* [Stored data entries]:
++++++++

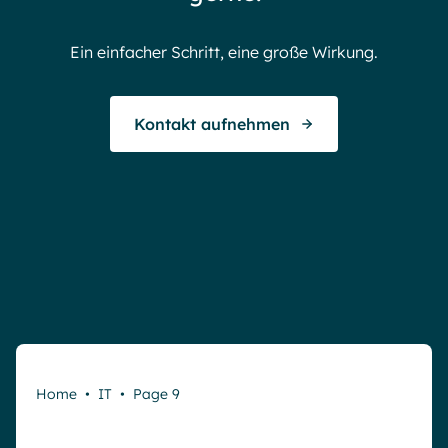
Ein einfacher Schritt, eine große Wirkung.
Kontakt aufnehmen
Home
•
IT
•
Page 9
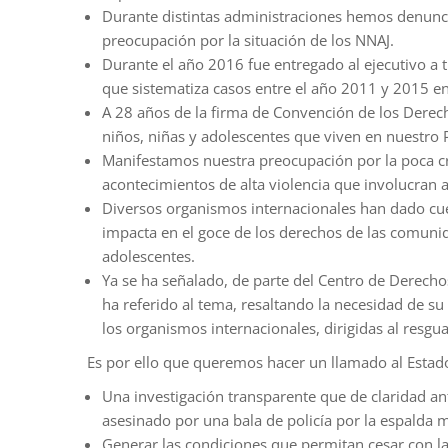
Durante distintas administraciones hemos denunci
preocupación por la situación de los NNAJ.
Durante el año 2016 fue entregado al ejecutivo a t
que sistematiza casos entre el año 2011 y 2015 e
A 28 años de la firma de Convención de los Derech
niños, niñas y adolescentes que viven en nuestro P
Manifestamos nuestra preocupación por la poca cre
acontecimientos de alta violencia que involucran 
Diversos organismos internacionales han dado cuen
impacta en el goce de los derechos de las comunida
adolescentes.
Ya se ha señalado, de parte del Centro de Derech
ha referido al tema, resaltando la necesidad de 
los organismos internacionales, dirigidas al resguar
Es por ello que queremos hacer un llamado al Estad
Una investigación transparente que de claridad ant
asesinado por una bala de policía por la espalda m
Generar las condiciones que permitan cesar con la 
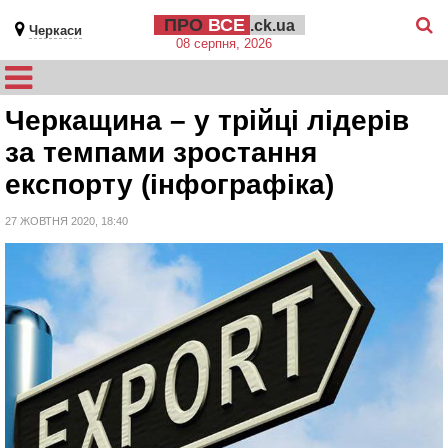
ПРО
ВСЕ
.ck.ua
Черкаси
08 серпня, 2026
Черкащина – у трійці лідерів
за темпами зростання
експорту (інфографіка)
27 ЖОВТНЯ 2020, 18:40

++++++++

Apply a filter for "Durante" to the data above, then copy each line that matches.

Durante distintas administraciones hemos denunci
Durante el año 2016 fue entregado al ejecutivo a t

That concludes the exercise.